■ **Task details**
Pictures appear among the records below and must be omitted. Repeat exactly the lines from the line with "Kolaborasi Forkopimda dan" to the line with "家に帰った与三は茶碗に注いであった酒を", both included.

Saved data entries:

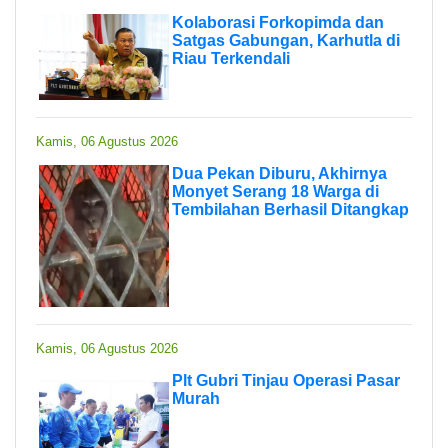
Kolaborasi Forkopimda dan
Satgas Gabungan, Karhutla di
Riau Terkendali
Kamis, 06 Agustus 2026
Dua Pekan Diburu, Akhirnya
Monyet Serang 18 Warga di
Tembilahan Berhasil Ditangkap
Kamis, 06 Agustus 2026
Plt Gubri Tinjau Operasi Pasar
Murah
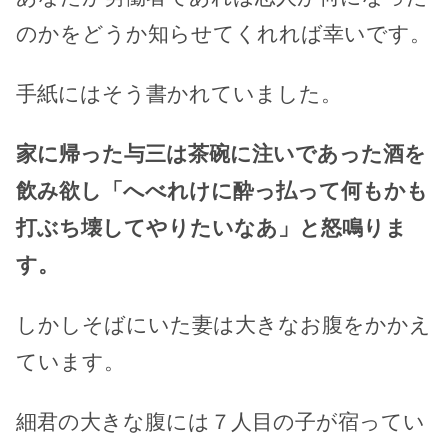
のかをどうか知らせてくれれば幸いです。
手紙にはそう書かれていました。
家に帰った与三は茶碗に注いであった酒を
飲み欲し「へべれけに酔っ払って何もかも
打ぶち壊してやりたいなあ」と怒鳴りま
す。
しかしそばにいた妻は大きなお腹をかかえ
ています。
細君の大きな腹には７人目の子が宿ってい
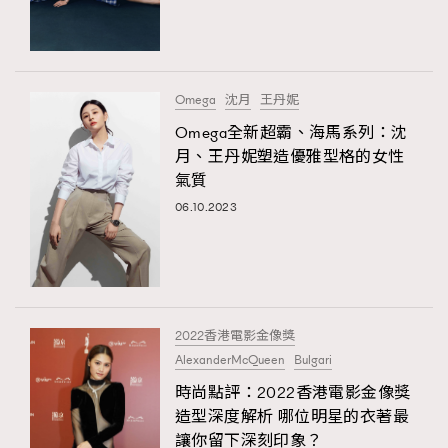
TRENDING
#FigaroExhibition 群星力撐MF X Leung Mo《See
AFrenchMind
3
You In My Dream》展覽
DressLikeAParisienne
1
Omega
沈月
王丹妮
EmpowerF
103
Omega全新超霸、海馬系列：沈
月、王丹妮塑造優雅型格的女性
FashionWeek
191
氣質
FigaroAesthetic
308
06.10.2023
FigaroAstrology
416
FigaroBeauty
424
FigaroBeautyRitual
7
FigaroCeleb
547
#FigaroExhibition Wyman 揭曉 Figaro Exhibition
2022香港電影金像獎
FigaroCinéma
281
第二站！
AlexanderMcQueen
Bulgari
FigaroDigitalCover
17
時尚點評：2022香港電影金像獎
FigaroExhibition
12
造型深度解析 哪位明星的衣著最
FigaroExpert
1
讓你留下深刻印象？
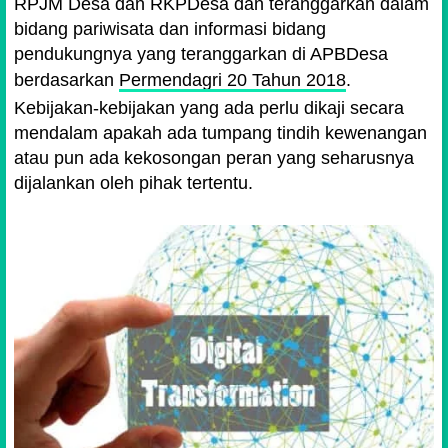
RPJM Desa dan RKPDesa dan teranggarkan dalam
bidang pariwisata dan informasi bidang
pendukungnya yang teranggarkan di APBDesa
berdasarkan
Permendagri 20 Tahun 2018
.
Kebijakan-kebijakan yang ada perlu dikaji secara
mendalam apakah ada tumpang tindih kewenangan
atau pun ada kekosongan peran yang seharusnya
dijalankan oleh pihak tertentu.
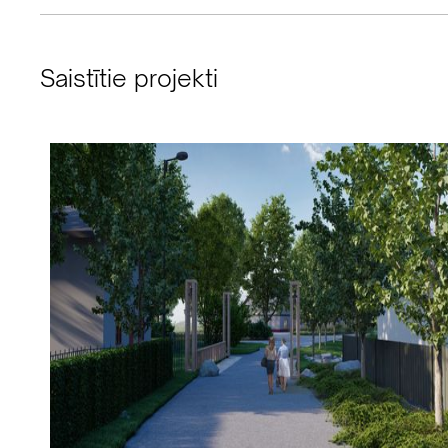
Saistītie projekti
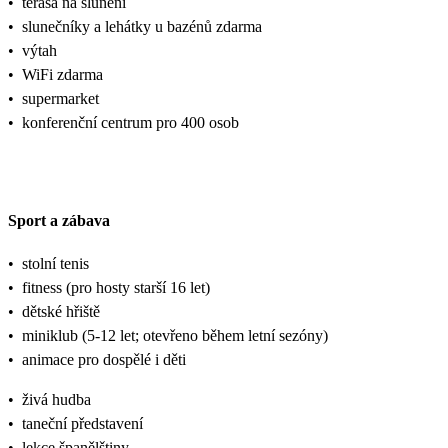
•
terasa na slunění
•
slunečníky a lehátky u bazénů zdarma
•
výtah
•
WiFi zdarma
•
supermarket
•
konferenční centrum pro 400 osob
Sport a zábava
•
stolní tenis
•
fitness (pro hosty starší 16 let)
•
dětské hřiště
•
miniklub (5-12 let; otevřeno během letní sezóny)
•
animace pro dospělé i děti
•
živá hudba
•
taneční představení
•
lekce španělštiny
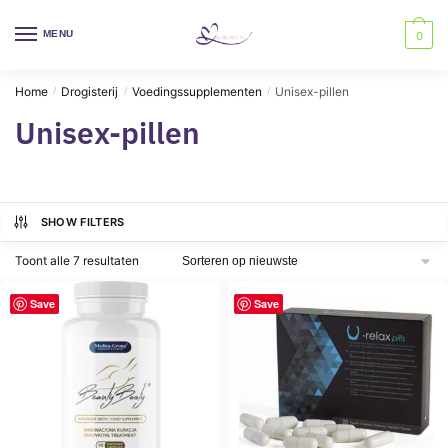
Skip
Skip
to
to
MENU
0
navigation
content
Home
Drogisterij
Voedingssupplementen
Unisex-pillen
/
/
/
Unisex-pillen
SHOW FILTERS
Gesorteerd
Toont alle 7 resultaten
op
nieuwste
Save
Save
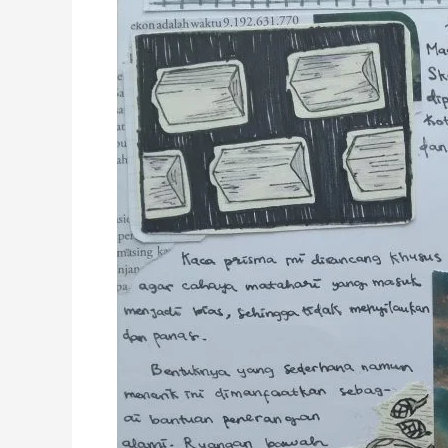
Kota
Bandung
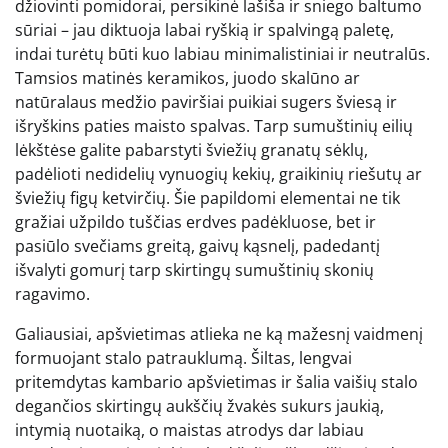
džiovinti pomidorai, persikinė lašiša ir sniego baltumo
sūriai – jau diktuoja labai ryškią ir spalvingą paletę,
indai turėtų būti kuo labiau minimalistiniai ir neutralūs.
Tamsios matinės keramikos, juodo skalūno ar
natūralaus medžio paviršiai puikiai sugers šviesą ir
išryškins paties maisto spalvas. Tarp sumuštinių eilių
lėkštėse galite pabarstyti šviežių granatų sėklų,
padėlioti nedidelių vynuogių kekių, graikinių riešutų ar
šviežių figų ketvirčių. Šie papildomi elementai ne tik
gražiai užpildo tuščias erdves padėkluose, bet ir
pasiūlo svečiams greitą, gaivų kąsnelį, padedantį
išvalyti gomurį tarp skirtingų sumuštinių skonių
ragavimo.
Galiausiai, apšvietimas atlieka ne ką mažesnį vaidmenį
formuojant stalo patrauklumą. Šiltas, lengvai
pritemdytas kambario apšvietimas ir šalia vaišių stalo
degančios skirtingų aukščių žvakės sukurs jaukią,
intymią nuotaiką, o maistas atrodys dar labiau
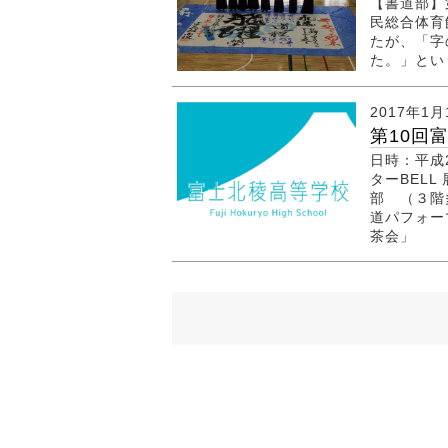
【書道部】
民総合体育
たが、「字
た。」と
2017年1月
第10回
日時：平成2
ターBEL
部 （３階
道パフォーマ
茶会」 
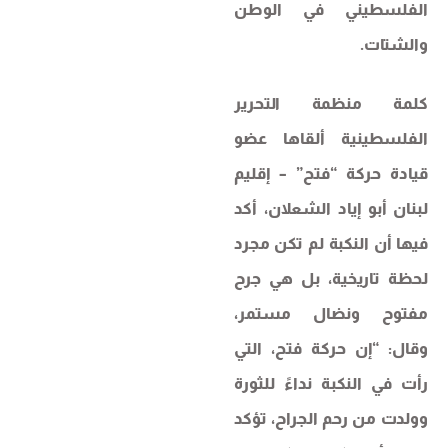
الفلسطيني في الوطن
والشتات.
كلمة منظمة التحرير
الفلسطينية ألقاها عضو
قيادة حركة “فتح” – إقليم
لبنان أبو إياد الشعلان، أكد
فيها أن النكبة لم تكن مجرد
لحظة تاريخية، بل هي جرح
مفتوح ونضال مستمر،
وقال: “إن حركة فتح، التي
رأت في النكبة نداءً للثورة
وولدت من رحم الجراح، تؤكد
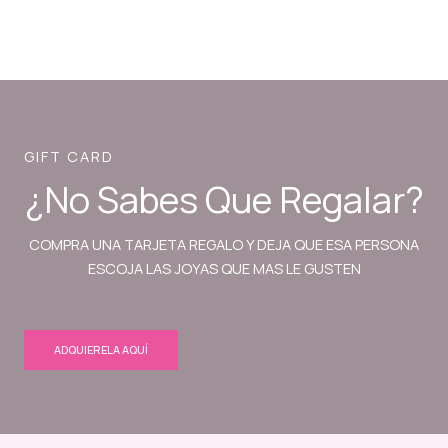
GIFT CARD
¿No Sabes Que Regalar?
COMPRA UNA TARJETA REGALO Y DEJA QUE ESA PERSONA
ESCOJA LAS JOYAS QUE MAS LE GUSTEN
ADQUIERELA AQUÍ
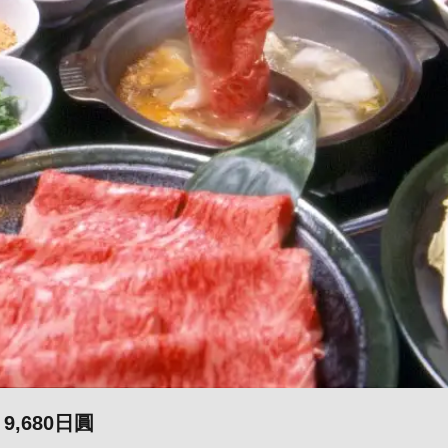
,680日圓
--
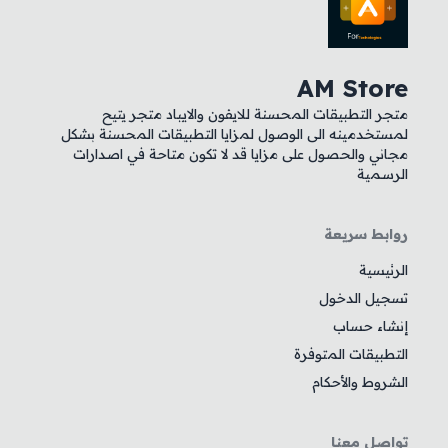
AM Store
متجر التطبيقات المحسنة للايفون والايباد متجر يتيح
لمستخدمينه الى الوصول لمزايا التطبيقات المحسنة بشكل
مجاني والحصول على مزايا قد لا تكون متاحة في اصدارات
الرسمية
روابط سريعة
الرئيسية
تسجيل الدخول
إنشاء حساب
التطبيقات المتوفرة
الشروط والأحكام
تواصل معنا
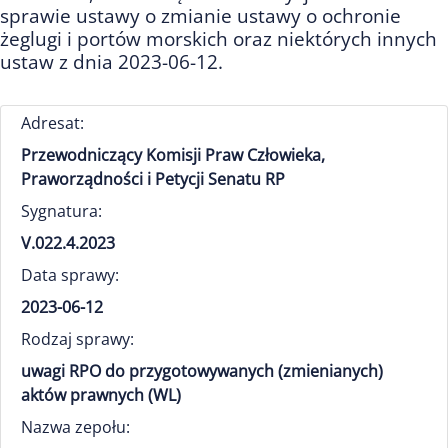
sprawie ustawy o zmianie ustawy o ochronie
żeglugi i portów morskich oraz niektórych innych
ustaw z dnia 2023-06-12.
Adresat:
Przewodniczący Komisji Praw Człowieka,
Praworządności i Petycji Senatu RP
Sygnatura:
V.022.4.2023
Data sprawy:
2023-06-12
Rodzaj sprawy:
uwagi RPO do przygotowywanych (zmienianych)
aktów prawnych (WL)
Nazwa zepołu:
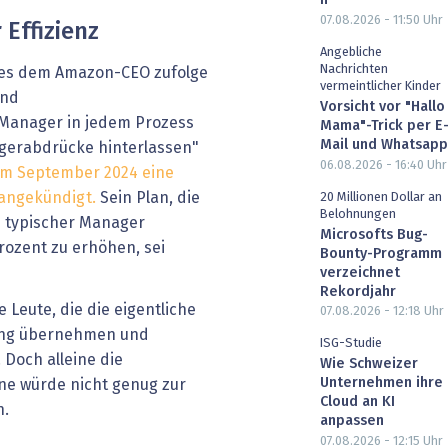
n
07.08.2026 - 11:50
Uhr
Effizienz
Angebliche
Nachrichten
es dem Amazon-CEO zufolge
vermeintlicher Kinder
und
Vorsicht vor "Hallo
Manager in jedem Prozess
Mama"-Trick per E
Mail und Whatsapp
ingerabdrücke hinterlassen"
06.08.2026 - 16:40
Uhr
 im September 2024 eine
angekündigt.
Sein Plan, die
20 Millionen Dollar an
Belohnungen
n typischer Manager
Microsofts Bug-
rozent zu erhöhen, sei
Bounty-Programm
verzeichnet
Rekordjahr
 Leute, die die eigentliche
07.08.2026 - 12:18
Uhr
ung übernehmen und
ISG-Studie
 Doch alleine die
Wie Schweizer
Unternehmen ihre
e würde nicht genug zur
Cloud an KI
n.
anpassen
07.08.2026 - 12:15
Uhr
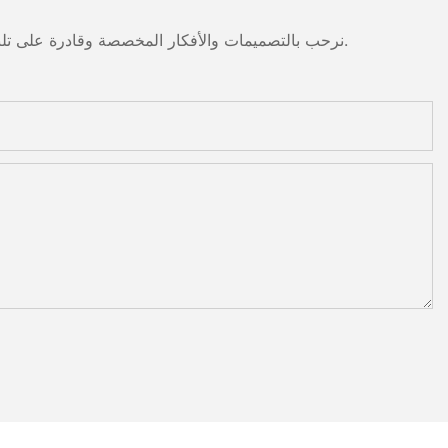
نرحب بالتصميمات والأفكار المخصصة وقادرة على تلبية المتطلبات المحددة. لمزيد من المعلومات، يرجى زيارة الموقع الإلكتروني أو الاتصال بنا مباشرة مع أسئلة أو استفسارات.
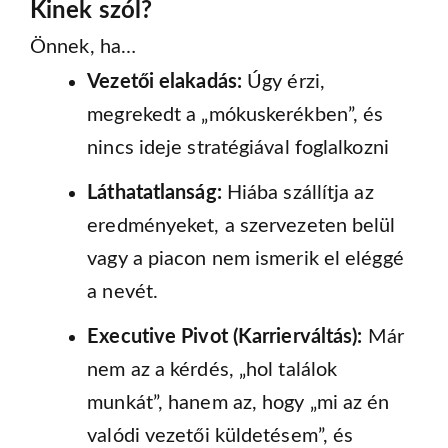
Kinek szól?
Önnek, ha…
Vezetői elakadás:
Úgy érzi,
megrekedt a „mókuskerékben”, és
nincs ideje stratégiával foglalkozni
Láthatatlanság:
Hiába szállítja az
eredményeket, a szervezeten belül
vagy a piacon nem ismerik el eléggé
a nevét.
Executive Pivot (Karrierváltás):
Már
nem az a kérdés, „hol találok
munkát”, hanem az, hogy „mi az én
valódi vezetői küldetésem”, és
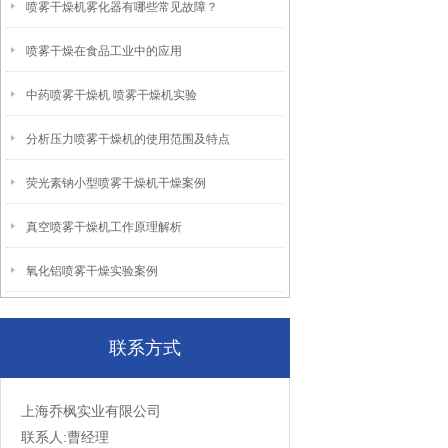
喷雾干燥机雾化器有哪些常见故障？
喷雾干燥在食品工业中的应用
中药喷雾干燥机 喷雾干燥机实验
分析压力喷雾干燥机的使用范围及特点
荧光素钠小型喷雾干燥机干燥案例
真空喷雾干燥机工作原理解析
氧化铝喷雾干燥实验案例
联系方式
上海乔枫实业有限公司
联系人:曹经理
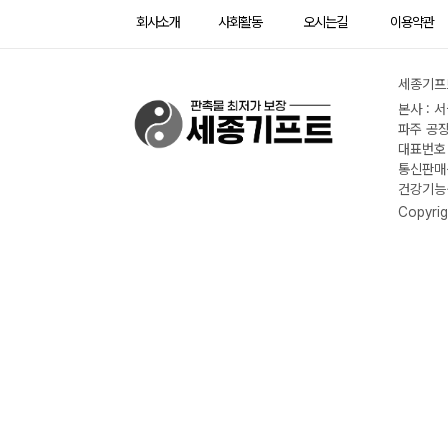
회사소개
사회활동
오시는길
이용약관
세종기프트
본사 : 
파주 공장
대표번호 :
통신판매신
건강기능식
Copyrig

■ **Response for this exercise**
Kolaborasi Forkopimda dan
Satgas Gabungan, Karhutla di
Riau Terkendali
Kamis, 06 Agustus 2026
Dua Pekan Diburu, Akhirnya
Monyet Serang 18 Warga di
Tembilahan Berhasil Ditangkap
Kamis, 06 Agustus 2026
Plt Gubri Tinjau Operasi Pasar
Murah
のかをどうか知らせてくれれば幸いです。
手紙にはそう書かれていました。
家に帰った与三は茶碗に注いであった酒を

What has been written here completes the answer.